I know at times I am, and never more so than when I started to look into things more for writing the Still’s Disease section of this blog. It seems that I’m not the only one either, as a brief exchange between tweeters proved earlier today, prompting me to write this.
The main issue seems to be a confusion around its relationship to other conditions. Questions that arose were:
- Is Still’s disease the same as JIA?
- If you are diagnosed with Still’s Disease as a child, does this diagnosis change to RA in adulthood?
- Is there a difference between Still’s Disease in adults and children?
I can try and answer, but as always I am using only my own knowledge / resources and obviously, I’m not a doctor.
Still’s Disease seems to be interchangeable with the term Systemic Juvenile Idiopathic Arthritis and it’s true that it was first described in children. However, it is not simply a juvenile form of RA, the systemic features can often be more apparent than the joint issues. I know this is often the case for me – Mainly, I have fevers that peak at various times of the day, a rash that thankfully comes and goes (I’ve posted a couple of pictures here), enlarged glands, enlarged spleen and liver, tachycardia, the dreaded sore throat and swallowing problems, episodes of Pericarditis and then the funky bloodwork. I’ve also experienced degrees of Liver and Kidney damage in the past, although thankfully it has all been reversible.
These things usually appear first in each flare-up and then the joint issues follow alongside, often quite acutely, but not everyone is the same. There have been times when I’ve had to be admitted into hospital purely for the systemic symptoms, without any obvious joint involvement; on the other hand, I had surgery on my right shoulder when I was otherwise well.

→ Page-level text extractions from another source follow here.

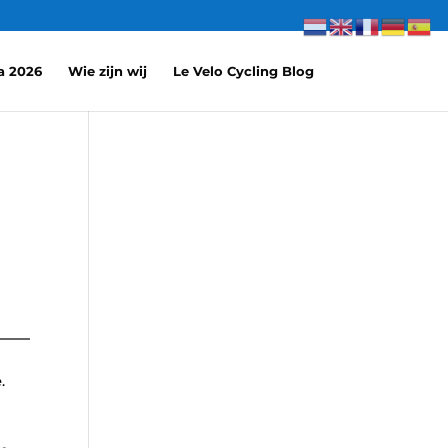
a 2026
Wie zijn wij
Le Velo Cycling Blog
e
.
n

So if a child presents with such striking systemic symptoms alongside joint pain and swelling, they are likely to be given a diagnosis of Still’s Disease or Systemic Juvenile Idiopathic Arthritis. If an adult were to present with these symptoms, they would receive a diagnosis of Adult-Onset Still’s Disease; this is where the term sJIA becomes redundant (Adult-Onset Systemic Juvenile Idiopathic Athritis anyone?) and why I think we should stick to the term Still’s Disease.
Similarly, a child with Still’s Disease can grow into an adult with Still’s Disease, with the symptoms remaining the same. Perhaps for some, the systemic symptoms subside and their diagnosis is changed to Rheumatoid Arthritis, but in my own experience the diagnosis has stuck. My Rheumatologist also makes a distinction between Still’s Disease and Rheumatoid Arthritis and their similar, but separate, treatment. For example, Anakinra is a drug no longer prescribed for RA but has proven to be particularly successful in the treatment of Still’s Disease, and, when recently discussing the success rate of my current treatment Orencia (73% improvement for people with RA), I was reminded that this did not apply to me directly as a Still’s patient.
Although part of the same family of disease and sharing many symptoms, the two are separate – the best way I can describe it is similar to the difference between Lupus and RA. Unfortunately (for us at least), Still’s Disease is not widely known like Lupus and even people who recognise terms such as JIA, RA, sJRA and so forth, may not understand the distinction and/or similarities between those and Still’s Disease. This makes it very hard to try and get information and support as someone who is newly diagnosed, and for the rest of us to try and raise a bit of awareness.
Perhaps we need to stop the interchangeable name and stick to one recognisable term to clarify things and reduce confusion?